* [Required action]:
Read the lines below, and copy any that contain the string "AwSV".

* [Data shown]:
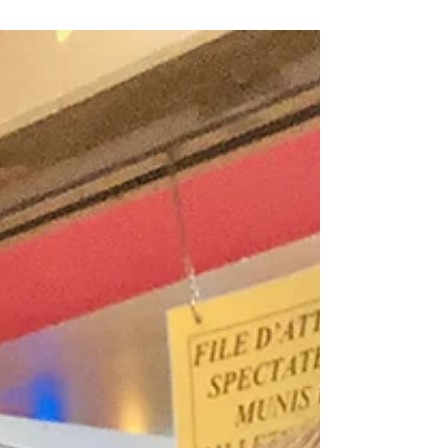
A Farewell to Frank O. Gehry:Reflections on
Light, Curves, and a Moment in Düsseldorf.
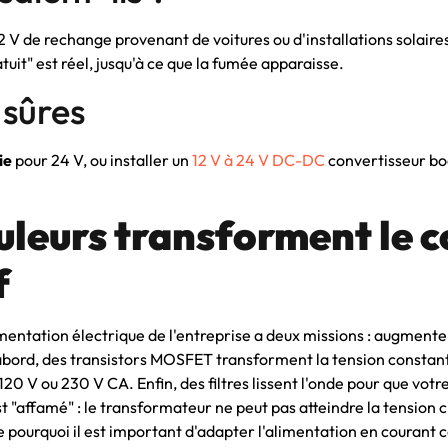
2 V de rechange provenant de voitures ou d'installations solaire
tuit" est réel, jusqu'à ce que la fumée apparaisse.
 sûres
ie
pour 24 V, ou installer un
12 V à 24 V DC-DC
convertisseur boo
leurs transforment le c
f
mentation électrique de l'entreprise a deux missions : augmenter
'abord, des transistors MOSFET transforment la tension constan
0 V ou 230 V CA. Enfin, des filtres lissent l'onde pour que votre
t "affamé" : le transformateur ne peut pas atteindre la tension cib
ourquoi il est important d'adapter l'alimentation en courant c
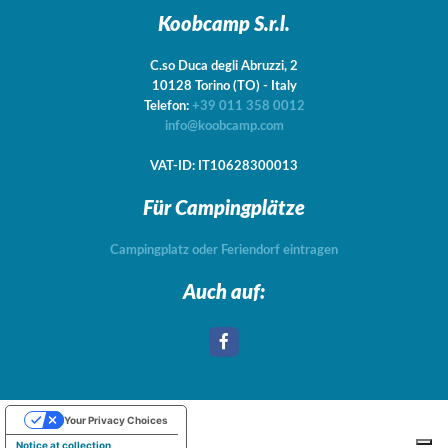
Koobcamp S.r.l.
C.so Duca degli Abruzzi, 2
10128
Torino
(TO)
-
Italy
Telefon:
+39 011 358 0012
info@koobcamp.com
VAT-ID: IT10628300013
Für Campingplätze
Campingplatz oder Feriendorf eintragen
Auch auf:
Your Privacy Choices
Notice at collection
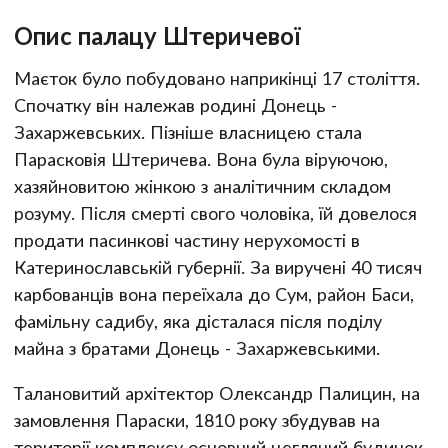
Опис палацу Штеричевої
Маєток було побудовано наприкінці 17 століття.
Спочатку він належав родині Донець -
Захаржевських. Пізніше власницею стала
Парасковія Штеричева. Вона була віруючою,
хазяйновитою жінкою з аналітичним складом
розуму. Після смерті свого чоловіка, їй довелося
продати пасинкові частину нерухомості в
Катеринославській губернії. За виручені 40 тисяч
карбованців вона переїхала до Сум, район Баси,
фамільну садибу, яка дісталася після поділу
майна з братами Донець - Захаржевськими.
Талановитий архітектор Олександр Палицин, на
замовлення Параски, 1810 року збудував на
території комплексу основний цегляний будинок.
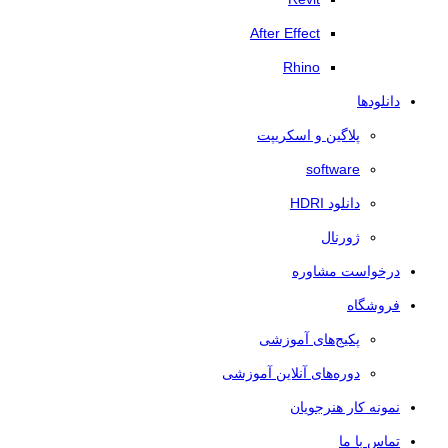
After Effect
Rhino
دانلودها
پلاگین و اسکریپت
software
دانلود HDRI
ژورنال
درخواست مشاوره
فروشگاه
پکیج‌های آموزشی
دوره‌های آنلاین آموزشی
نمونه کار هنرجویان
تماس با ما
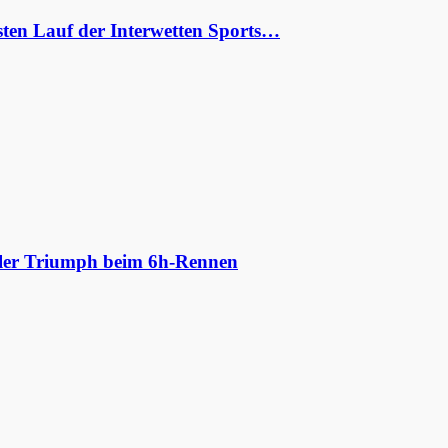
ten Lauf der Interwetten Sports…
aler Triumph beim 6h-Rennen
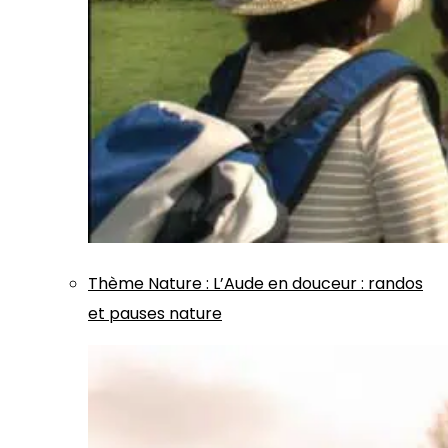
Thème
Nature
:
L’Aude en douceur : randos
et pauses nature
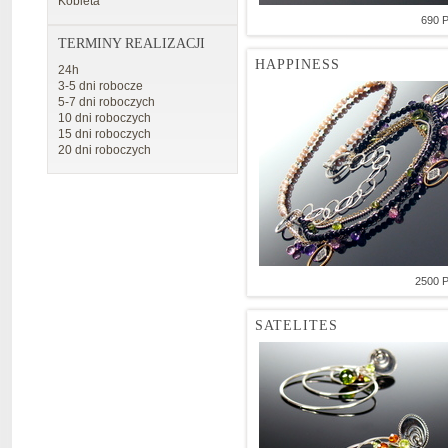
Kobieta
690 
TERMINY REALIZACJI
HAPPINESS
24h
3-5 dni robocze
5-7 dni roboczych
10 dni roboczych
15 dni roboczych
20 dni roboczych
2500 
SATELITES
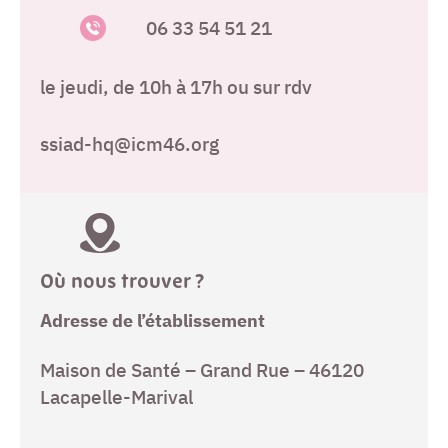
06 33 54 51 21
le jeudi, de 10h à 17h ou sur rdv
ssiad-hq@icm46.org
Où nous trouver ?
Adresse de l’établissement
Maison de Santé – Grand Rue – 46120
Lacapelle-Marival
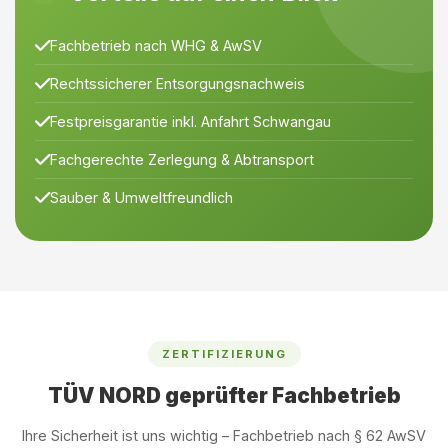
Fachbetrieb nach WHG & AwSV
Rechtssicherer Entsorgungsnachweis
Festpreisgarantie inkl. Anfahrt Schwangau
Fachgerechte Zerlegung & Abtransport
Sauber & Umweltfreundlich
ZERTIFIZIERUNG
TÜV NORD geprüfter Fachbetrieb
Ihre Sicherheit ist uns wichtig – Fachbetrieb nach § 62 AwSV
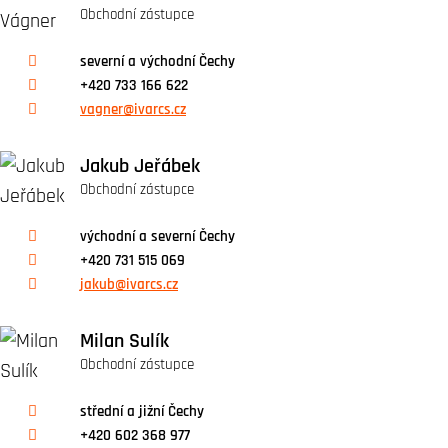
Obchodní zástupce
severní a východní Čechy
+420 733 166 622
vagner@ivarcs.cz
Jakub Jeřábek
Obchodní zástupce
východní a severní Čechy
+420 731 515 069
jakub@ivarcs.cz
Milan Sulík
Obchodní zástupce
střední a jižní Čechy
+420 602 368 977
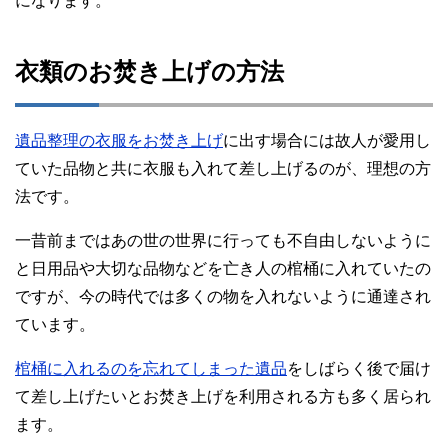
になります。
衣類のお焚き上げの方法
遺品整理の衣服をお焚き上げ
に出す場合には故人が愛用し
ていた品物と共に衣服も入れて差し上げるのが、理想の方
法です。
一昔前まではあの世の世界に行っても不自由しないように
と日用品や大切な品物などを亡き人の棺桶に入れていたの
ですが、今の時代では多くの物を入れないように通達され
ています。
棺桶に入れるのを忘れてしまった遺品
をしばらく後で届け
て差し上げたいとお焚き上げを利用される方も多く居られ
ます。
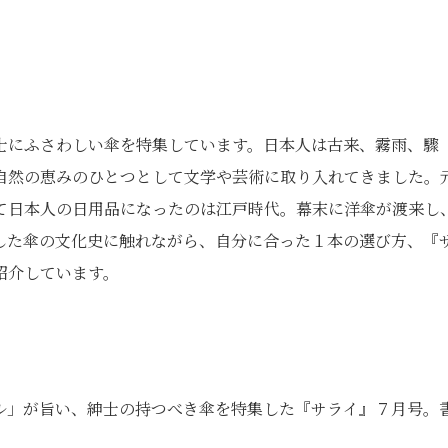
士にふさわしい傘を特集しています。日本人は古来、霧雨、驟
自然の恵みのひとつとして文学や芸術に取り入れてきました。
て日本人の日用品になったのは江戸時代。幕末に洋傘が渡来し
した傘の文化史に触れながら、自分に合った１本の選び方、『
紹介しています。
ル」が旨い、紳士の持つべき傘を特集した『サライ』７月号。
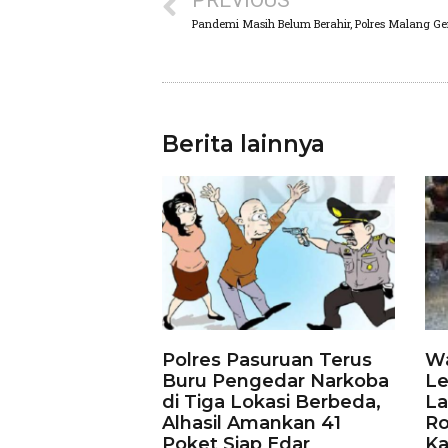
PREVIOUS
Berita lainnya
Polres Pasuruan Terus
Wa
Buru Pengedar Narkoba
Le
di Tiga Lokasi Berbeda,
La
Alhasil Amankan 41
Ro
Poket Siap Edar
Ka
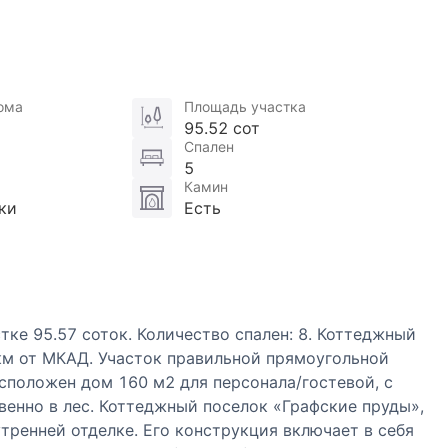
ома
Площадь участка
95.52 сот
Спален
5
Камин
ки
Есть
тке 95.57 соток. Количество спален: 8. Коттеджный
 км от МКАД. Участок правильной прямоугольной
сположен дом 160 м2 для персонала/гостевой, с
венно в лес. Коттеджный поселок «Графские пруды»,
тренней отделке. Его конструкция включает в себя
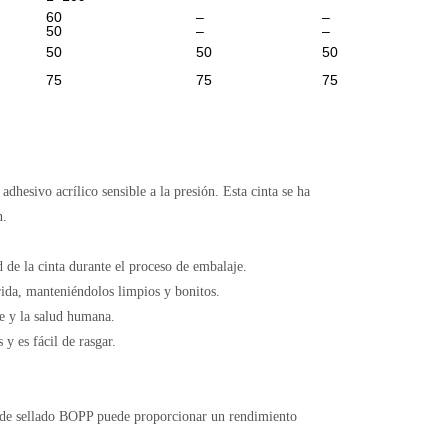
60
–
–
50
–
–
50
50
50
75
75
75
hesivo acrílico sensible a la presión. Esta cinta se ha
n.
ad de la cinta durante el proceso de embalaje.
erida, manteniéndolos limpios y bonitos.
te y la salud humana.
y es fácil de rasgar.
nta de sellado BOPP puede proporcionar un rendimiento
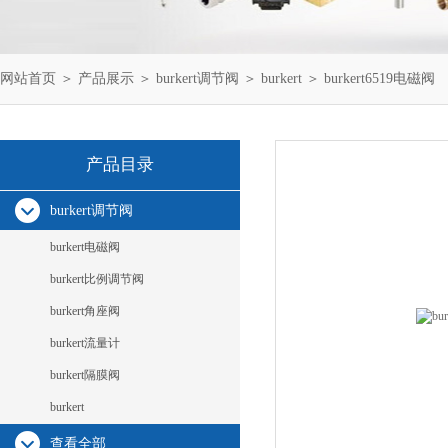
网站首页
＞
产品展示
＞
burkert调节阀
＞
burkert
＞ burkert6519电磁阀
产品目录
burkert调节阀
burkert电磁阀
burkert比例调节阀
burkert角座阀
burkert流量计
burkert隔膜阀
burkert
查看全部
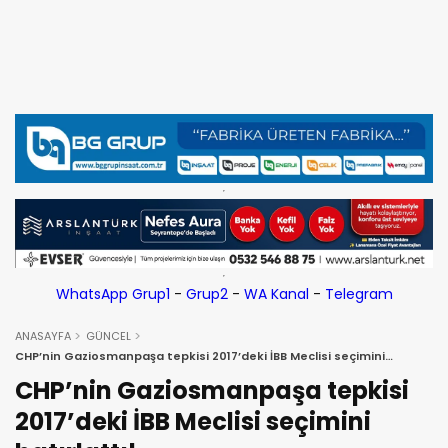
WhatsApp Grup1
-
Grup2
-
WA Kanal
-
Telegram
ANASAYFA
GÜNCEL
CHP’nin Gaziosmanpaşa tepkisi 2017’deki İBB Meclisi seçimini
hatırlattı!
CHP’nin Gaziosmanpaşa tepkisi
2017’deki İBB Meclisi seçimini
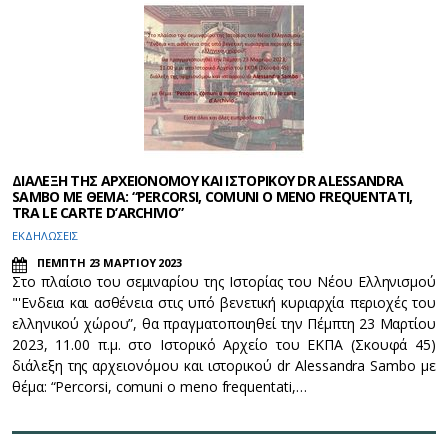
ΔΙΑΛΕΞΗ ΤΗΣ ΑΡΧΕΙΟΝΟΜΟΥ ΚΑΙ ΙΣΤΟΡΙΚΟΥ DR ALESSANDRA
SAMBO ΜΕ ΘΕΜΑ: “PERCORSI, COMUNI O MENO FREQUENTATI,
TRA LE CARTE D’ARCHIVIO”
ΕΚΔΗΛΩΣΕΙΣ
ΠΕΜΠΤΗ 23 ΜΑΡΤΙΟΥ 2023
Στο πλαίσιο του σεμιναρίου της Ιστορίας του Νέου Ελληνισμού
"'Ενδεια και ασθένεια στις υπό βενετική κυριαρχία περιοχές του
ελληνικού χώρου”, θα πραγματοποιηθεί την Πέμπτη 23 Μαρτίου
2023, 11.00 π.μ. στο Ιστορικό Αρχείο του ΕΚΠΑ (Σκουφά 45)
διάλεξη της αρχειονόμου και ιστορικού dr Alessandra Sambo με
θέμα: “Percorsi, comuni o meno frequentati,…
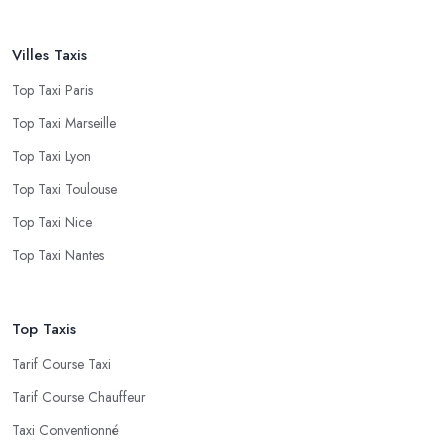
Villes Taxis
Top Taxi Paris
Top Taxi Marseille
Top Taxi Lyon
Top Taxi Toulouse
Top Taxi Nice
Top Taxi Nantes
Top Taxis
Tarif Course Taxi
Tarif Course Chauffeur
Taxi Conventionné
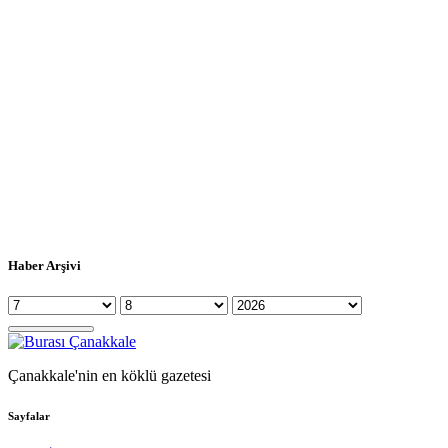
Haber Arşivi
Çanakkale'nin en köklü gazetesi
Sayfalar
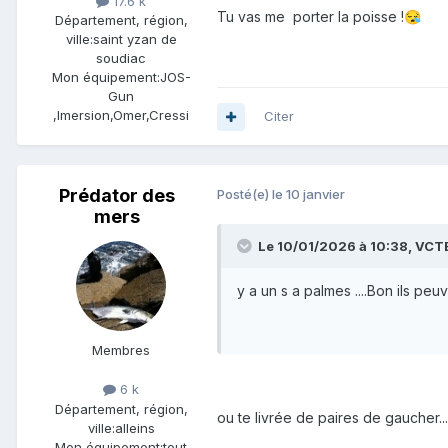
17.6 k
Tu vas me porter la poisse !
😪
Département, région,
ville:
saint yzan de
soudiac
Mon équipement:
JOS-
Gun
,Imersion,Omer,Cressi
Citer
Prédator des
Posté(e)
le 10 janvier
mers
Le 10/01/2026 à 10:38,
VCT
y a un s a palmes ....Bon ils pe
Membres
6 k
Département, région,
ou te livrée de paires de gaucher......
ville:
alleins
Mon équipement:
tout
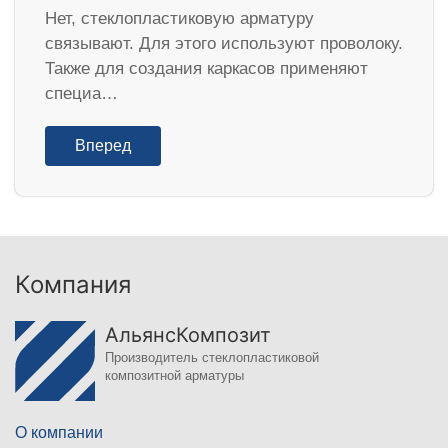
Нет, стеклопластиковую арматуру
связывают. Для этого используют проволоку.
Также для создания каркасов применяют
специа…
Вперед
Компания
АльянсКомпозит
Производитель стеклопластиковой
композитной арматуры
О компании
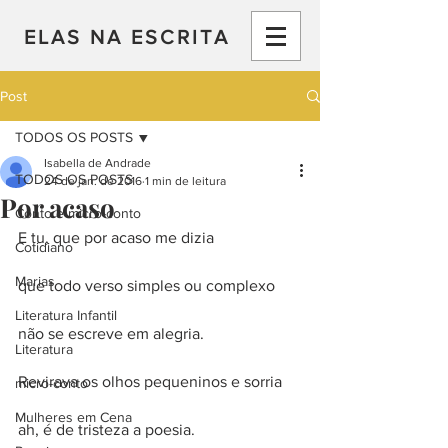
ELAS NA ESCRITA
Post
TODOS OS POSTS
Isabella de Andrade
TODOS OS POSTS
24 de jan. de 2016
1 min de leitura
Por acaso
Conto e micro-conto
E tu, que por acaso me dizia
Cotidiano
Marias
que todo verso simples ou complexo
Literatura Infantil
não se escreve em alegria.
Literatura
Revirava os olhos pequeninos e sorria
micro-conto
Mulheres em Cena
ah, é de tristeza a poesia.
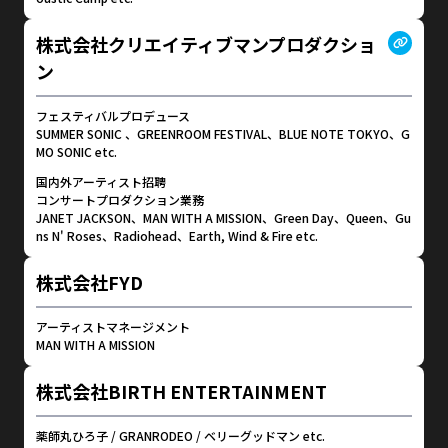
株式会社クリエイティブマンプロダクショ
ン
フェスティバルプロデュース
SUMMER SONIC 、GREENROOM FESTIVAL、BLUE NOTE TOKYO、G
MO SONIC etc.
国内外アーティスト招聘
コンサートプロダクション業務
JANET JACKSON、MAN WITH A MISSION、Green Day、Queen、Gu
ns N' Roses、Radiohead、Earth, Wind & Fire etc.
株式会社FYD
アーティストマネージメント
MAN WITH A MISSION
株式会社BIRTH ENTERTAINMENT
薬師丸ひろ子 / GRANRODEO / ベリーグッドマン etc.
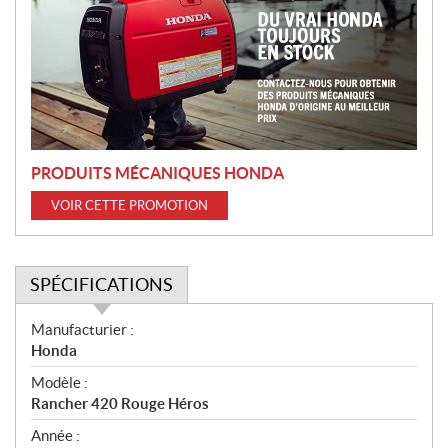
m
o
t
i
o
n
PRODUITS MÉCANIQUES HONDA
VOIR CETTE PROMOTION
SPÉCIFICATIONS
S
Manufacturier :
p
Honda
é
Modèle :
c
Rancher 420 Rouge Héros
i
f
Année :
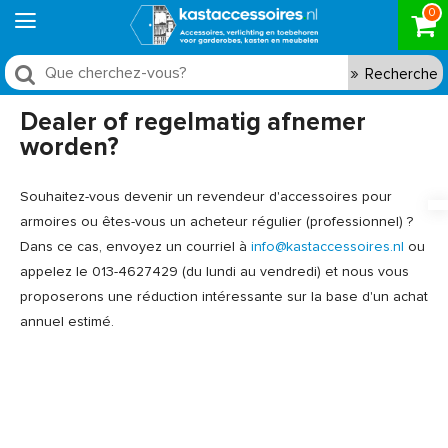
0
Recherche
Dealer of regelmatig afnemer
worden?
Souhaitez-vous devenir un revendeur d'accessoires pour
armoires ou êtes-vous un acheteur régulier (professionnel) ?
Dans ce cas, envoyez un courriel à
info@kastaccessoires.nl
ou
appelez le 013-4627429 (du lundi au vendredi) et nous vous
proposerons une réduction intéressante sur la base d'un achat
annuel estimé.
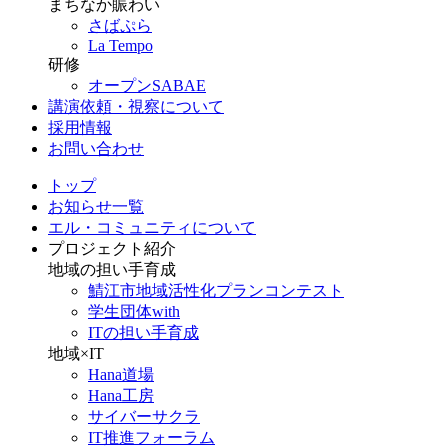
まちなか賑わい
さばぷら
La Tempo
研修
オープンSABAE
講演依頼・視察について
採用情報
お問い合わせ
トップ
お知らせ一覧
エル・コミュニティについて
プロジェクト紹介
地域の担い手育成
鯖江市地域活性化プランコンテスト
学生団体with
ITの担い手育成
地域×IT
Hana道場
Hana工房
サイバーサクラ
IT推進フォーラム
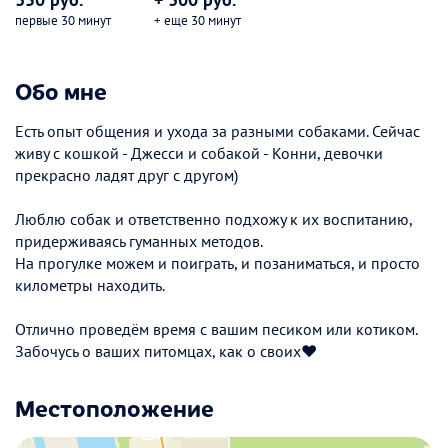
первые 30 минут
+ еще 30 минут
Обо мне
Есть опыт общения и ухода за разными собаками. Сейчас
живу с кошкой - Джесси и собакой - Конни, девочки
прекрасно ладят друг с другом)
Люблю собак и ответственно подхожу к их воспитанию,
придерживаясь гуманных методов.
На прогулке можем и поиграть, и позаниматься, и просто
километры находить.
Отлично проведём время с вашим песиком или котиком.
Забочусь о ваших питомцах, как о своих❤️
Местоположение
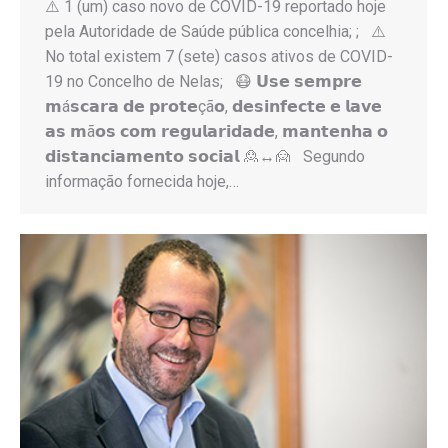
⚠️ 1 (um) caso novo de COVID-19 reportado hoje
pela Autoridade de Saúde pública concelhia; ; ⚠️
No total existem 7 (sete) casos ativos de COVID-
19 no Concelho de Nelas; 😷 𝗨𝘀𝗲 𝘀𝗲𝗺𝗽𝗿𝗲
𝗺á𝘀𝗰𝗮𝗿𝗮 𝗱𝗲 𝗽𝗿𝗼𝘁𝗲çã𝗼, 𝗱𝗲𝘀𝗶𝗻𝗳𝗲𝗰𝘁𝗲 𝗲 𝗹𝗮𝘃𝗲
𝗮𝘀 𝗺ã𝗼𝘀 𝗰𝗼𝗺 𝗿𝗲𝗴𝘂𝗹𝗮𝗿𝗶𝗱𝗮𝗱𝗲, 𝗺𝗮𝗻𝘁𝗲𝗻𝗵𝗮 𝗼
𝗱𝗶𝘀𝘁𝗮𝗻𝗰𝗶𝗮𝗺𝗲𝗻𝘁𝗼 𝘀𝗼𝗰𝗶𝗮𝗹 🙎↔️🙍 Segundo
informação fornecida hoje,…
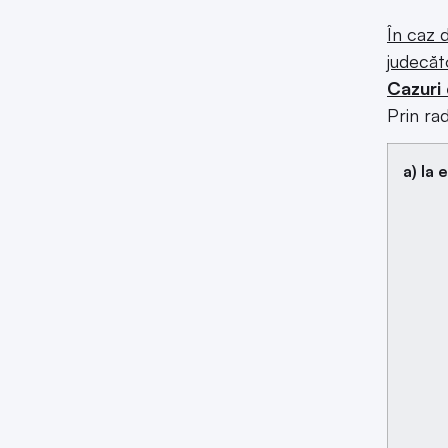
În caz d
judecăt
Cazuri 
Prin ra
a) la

* [Exercise answer]:
Fachbetrieb nach WHG & AwSV
Ihre Sicherheit ist uns wichtig – Fachbetrieb nach § 62 AwSV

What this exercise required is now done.